The National Petroleum Corporation of Namibia has fired managing director Immanuel Mulunga.  

He was accused of committing fraud by withholding information from the company’s board, and that he breached conditions of his employment when he transferred funds for the purchase of an oil block in Angola. Mulunga directed that an amount of US$6.7 million (over N$180 million) be paid from the bank account of Namcor E&P to Sungara Energies Limited, charges for which he was vindicated by an earlier investigation.  The payment was part of the deposit for the acquisition of 10% interest in block

 15/06, as well as two exploration blocks.

Sungara is a corporate entity incorporated in the UK, jointly owned by Namcor Exploration and Production (Pty) Ltd, Petrolog, and Sequa with equal shareholding. Sungara entered into a Share Purchase Agreement (SPA) with Sonangol to purchase a 10% stake in the Block 15/06 producing asset as well as participate in interest in two exploration blocks, a strategy that led to Sungara winning the bid for the advertised producing asset.

However, late yesterday, the Namcor board issued a statement that it severed ties with the seasoned executive.  

“The board of directors of the National Petroleum Corporation of Namibia at its meeting held on 8 August 2024 deliberated on an ongoing case of misconduct relating to the unauthorised asset acquisition by the suspended managing director, Mr Mulunga,” reads the statement.  

The board then dropped the bombshell.  

“Following extensive deliberations, the board resolved to terminate the services of Mr Mulunga with immediate effect.  The board believes that the misconduct by the managing director is of a serious nature and warrants the decision taken. The board is committed to ensuring a smooth leadership transition and will provide further updates as necessary,” read board said. 

An independent hearing was conducted and chaired by Gerhard Maritz, a retired Supreme Court judge.

Maritz, who signed a document seen by New Era dated 7 August 2024, said
Mulunga exercised his powers within the limits of his authority, and for the purpose for which they had been conferred. 

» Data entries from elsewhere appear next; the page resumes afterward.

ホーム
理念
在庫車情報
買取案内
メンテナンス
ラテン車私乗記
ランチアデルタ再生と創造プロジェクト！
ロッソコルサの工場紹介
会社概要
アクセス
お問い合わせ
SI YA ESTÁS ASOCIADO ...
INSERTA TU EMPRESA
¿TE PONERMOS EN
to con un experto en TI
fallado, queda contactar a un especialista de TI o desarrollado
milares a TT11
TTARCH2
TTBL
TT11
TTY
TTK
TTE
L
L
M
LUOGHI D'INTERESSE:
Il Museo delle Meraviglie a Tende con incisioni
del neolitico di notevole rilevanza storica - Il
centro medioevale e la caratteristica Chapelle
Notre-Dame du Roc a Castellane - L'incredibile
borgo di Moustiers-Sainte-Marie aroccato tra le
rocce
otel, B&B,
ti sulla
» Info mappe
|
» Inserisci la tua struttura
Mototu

“The scope of the authority conferred on the employee by the employer’s board is so wide that the employee was entitled to assume that he was acting within the ambit thereof. He did not seek to surreptitiously hide his intentions and instructions, but openly conveyed it to employees in the form of directions to be implemented,” Maritz found. The retired judge added that the count of fraud by withholding information is clearly based on an alleged omission on the part of the employee, not on the commission of a fraudulent misrepresentation.

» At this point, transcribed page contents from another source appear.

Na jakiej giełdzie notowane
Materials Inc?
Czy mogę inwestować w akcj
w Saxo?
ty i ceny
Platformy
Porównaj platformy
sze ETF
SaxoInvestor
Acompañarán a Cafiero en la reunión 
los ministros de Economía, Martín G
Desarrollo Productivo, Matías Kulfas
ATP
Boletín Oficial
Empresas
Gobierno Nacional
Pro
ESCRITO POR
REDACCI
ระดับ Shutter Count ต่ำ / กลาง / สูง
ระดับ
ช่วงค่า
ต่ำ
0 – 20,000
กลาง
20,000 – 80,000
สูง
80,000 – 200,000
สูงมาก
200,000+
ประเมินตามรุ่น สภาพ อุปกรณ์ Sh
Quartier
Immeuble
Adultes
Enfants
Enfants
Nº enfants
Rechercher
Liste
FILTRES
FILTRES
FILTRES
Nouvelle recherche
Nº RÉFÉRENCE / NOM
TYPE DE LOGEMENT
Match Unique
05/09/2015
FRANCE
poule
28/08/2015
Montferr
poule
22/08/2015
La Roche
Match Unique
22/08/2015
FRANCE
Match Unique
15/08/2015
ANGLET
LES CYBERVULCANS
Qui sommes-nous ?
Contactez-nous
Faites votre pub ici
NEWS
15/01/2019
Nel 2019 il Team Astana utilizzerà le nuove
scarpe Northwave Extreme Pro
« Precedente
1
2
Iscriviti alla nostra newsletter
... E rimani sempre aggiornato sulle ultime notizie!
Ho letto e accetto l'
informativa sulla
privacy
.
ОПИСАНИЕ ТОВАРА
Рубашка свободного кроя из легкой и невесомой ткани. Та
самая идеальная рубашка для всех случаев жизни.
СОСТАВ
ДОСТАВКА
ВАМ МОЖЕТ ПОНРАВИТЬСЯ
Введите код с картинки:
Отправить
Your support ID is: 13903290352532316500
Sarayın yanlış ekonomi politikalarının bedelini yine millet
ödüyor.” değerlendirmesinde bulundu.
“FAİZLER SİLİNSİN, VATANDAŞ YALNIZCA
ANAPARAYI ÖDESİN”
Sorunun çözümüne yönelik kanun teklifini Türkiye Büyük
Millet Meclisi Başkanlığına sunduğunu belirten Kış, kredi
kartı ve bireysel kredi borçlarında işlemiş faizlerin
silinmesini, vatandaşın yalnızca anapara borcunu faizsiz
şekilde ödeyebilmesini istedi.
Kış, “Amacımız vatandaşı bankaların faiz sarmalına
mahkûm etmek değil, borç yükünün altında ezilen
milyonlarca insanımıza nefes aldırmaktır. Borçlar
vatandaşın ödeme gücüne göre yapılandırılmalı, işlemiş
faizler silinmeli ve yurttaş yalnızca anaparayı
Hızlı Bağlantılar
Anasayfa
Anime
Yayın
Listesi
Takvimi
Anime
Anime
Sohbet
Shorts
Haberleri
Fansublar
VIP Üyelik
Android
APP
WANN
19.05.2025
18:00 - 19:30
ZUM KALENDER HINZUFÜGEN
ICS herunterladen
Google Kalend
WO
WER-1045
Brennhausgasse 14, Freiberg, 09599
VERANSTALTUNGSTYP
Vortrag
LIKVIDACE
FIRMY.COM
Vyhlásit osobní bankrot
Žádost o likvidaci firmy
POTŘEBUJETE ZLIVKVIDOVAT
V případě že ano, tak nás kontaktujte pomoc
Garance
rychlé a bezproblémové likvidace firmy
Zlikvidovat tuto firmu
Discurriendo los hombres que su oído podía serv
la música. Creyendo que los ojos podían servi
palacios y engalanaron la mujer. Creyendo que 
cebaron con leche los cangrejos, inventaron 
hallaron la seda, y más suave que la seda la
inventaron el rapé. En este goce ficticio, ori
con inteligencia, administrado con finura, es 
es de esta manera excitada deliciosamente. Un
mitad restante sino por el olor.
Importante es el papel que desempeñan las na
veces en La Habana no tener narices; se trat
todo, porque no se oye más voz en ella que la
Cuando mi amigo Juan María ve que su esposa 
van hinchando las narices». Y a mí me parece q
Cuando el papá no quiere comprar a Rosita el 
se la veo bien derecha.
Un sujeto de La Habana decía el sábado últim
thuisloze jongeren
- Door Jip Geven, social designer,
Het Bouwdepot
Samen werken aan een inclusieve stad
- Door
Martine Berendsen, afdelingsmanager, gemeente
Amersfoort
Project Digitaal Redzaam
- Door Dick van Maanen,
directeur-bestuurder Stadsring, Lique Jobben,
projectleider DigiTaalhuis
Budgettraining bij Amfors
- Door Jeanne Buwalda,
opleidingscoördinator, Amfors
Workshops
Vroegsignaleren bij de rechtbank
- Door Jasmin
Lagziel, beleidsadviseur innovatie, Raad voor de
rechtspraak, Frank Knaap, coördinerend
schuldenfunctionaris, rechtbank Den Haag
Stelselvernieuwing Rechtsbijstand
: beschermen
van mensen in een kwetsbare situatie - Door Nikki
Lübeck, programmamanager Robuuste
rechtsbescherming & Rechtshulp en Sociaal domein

In August 2022, the board said Mulunga, without the necessary approval of the board, caused an amount of US$6.7 million to be transferred from the account of Namcor E&P to an account of Sungara Energies Limited, a company incorporated in England and Wales, and which account is held with Mauritius Commercial Bank Ltd., Port Louis, Mauritius. However, the company claimed that Mulunga was supposed to disclose his intention about the transfer of funds before, and not after he gave the instruction for payment to the finance executive. The board was faced with a situation where an additional US$6.7 million was transferred to Sungara in circumstances where it previously only approved the transfer of US$10 million instead of US$16.7 million to Sungara in respect of an approved business transaction by the board for an investment of only US$10 million in Sungara. He just acted to avoid Sungara and subsequently Namcor losing out on this very lucrative and game-changing transaction, Maritz found.

Confidentiality 

The third charge Mulunga faced was of breach of confidentiality.

The document stated that Mulunga, during March 2023, caused confidential WhatsApp communication by Namcor board chair Jennifer Comalie to be leaked to the press. Thus, the company claimed Mulunga breached some clauses of his contract of employment, causing material breach of trust. However, he denied all the charges. In his defence, Mulunga said he directed the transfer to save the transaction.

“Cancellation of the transaction would have presented me, as MD of Namcor, the board and the Namibian government at large with serious reputational damage issues since Namcor’s successful bid was announced publicly both nationally and internationally,” he asserted.

He continued that the Namcor schedule of authority does empower the MD to approve direct financial assistance for business development activities for amounts above N$150 000. Mulunga was also appointed to represent Namcor in this transaction, and Maritz added that it is evident that he was authorised to sign the sale and purchase agreement.

In terms of the sale and purchase agreement, Sungara was required to pay the amounts recorded in the sale and purchase agreement. Contacted for comment yesterday, Namcor said the board is currently reviewing the chairperson’s determination before making any formal pronouncement on the matter. Mulunga could not be reached on his phone for comment yesterday.

Enercon

Mulunga last year faced another disciplinary harbinger for his alleged role in a N$53 million transaction between Namcor and military contractor Enercon.

His 2022 payment to Enercon would have allowed the national oil parastatal to take over the fuel supply contract and related infrastructure business with the Namibian Defence Force. Enercon had to cancel its agreement with Namcor due to military objections, but failed to repay the N$53 million immediately.